How to complete this task: Each entry below should be printed exactly as given.

Recorded information:
────
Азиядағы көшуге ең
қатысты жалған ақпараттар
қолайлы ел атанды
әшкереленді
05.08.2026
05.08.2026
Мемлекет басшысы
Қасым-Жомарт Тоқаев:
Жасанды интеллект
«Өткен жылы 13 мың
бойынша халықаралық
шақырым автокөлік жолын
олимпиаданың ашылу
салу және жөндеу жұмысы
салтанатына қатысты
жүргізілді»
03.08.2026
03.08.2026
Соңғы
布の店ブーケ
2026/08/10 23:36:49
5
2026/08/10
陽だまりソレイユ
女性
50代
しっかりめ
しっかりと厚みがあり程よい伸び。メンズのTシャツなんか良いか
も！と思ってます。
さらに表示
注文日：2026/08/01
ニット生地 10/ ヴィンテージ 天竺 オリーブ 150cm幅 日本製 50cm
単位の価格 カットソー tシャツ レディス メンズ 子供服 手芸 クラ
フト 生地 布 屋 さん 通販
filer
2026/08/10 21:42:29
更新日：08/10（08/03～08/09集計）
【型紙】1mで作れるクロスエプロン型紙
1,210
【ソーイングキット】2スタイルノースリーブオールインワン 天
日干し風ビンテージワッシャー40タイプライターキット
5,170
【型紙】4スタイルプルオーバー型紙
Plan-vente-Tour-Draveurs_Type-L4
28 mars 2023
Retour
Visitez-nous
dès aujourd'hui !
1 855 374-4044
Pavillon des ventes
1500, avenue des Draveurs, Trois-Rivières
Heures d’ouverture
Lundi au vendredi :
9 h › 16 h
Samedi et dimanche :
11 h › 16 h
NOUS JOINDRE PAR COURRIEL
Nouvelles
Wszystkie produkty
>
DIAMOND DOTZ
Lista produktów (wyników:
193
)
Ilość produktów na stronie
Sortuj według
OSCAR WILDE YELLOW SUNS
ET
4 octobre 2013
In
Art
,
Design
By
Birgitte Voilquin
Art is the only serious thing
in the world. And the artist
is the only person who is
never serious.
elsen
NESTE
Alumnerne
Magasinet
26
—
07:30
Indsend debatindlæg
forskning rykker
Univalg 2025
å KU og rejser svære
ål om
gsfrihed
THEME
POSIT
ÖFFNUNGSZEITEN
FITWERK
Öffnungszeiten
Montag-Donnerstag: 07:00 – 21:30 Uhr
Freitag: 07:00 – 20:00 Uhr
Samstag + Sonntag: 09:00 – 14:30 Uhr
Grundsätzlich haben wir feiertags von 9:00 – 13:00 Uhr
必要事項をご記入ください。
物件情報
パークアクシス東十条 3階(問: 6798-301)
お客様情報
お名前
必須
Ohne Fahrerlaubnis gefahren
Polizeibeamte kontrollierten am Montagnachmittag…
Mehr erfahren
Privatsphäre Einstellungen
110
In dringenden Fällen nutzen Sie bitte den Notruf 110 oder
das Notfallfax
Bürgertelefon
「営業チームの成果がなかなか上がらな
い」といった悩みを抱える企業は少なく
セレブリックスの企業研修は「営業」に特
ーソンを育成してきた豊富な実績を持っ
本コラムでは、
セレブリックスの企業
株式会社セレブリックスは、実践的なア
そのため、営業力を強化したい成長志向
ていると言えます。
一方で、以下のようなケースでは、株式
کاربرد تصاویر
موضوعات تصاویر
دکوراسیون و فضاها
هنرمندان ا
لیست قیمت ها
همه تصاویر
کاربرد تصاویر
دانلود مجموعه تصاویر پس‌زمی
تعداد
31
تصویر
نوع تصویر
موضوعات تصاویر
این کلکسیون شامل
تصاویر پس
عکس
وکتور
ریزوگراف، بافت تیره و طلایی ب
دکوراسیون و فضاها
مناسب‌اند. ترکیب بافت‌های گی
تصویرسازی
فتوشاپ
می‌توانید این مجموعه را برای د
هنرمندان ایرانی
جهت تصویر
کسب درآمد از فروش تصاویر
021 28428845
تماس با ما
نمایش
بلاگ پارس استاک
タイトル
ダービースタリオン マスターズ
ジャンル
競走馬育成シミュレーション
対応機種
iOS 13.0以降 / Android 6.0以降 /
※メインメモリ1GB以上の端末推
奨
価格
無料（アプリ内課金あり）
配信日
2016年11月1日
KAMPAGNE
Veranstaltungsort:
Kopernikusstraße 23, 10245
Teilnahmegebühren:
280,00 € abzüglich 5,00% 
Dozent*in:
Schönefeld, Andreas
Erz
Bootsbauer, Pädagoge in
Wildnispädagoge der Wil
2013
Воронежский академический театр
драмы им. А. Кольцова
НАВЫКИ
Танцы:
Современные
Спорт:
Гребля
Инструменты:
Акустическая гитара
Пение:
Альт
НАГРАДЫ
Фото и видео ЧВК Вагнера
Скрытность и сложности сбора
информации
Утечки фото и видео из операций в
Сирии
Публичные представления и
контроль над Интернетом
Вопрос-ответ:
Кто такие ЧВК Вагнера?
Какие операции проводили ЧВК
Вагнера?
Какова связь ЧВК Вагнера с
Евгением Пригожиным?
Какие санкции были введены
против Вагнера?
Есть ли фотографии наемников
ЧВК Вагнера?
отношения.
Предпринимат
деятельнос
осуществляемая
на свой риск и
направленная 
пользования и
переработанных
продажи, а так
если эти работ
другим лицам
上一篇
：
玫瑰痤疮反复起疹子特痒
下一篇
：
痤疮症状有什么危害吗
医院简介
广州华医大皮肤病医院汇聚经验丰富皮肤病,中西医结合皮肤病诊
────
Finished task:
Азиядағы көшуге ең
қатысты жалған ақпараттар
қолайлы ел атанды
әшкереленді
05.08.2026
05.08.2026
Мемлекет басшысы
Қасым-Жомарт Тоқаев:
Жасанды интеллект
«Өткен жылы 13 мың
бойынша халықаралық
шақырым автокөлік жолын
олимпиаданың ашылу
салу және жөндеу жұмысы
салтанатына қатысты
жүргізілді»
03.08.2026
03.08.2026
Соңғы
布の店ブーケ
2026/08/10 23:36:49
5
2026/08/10
陽だまりソレイユ
女性
50代
しっかりめ
しっかりと厚みがあり程よい伸び。メンズのTシャツなんか良いか
も！と思ってます。
さらに表示
注文日：2026/08/01
ニット生地 10/ ヴィンテージ 天竺 オリーブ 150cm幅 日本製 50cm
単位の価格 カットソー tシャツ レディス メンズ 子供服 手芸 クラ
フト 生地 布 屋 さん 通販
filer
2026/08/10 21:42:29
更新日：08/10（08/03～08/09集計）
【型紙】1mで作れるクロスエプロン型紙
1,210
【ソーイングキット】2スタイルノースリーブオールインワン 天
日干し風ビンテージワッシャー40タイプライターキット
5,170
【型紙】4スタイルプルオーバー型紙
Plan-vente-Tour-Draveurs_Type-L4
28 mars 2023
Retour
Visitez-nous
dès aujourd'hui !
1 855 374-4044
Pavillon des ventes
1500, avenue des Draveurs, Trois-Rivières
Heures d’ouverture
Lundi au vendredi :
9 h › 16 h
Samedi et dimanche :
11 h › 16 h
NOUS JOINDRE PAR COURRIEL
Nouvelles
Wszystkie produkty
>
DIAMOND DOTZ
Lista produktów (wyników:
193
)
Ilość produktów na stronie
Sortuj według
OSCAR WILDE YELLOW SUNS
ET
4 octobre 2013
In
Art
,
Design
By
Birgitte Voilquin
Art is the only serious thing
in the world. And the artist
is the only person who is
never serious.
elsen
NESTE
Alumnerne
Magasinet
26
—
07:30
Indsend debatindlæg
forskning rykker
Univalg 2025
å KU og rejser svære
ål om
gsfrihed
THEME
POSIT
ÖFFNUNGSZEITEN
FITWERK
Öffnungszeiten
Montag-Donnerstag: 07:00 – 21:30 Uhr
Freitag: 07:00 – 20:00 Uhr
Samstag + Sonntag: 09:00 – 14:30 Uhr
Grundsätzlich haben wir feiertags von 9:00 – 13:00 Uhr
必要事項をご記入ください。
物件情報
パークアクシス東十条 3階(問: 6798-301)
お客様情報
お名前
必須
Ohne Fahrerlaubnis gefahren
Polizeibeamte kontrollierten am Montagnachmittag…
Mehr erfahren
Privatsphäre Einstellungen
110
In dringenden Fällen nutzen Sie bitte den Notruf 110 oder
das Notfallfax
Bürgertelefon
「営業チームの成果がなかなか上がらな
い」といった悩みを抱える企業は少なく
セレブリックスの企業研修は「営業」に特
ーソンを育成してきた豊富な実績を持っ
本コラムでは、
セレブリックスの企業
株式会社セレブリックスは、実践的なア
そのため、営業力を強化したい成長志向
ていると言えます。
一方で、以下のようなケースでは、株式
کاربرد تصاویر
موضوعات تصاویر
دکوراسیون و فضاها
هنرمندان ا
لیست قیمت ها
همه تصاویر
کاربرد تصاویر
دانلود مجموعه تصاویر پس‌زمی
تعداد
31
تصویر
نوع تصویر
موضوعات تصاویر
این کلکسیون شامل
تصاویر پس
عکس
وکتور
ریزوگراف، بافت تیره و طلایی ب
دکوراسیون و فضاها
مناسب‌اند. ترکیب بافت‌های گی
تصویرسازی
فتوشاپ
می‌توانید این مجموعه را برای د
هنرمندان ایرانی
جهت تصویر
کسب درآمد از فروش تصاویر
021 28428845
تماس با ما
نمایش
بلاگ پارس استاک
タイトル
ダービースタリオン マスターズ
ジャンル
競走馬育成シミュレーション
対応機種
iOS 13.0以降 / Android 6.0以降 /
※メインメモリ1GB以上の端末推
奨
価格
無料（アプリ内課金あり）
配信日
2016年11月1日
KAMPAGNE
Veranstaltungsort:
Kopernikusstraße 23, 10245
Teilnahmegebühren:
280,00 € abzüglich 5,00% 
Dozent*in:
Schönefeld, Andreas
Erz
Bootsbauer, Pädagoge in
Wildnispädagoge der Wil
2013
Воронежский академический театр
драмы им. А. Кольцова
НАВЫКИ
Танцы:
Современные
Спорт:
Гребля
Инструменты:
Акустическая гитара
Пение:
Альт
НАГРАДЫ
Фото и видео ЧВК Вагнера
Скрытность и сложности сбора
информации
Утечки фото и видео из операций в
Сирии
Публичные представления и
контроль над Интернетом
Вопрос-ответ:
Кто такие ЧВК Вагнера?
Какие операции проводили ЧВК
Вагнера?
Какова связь ЧВК Вагнера с
Евгением Пригожиным?
Какие санкции были введены
против Вагнера?
Есть ли фотографии наемников
ЧВК Вагнера?
отношения.
Предпринимат
деятельнос
осуществляемая
на свой риск и
направленная 
пользования и
переработанных
продажи, а так
если эти работ
другим лицам
上一篇
：
玫瑰痤疮反复起疹子特痒
下一篇
：
痤疮症状有什么危害吗
医院简介
广州华医大皮肤病医院汇聚经验丰富皮肤病,中西医结合皮肤病诊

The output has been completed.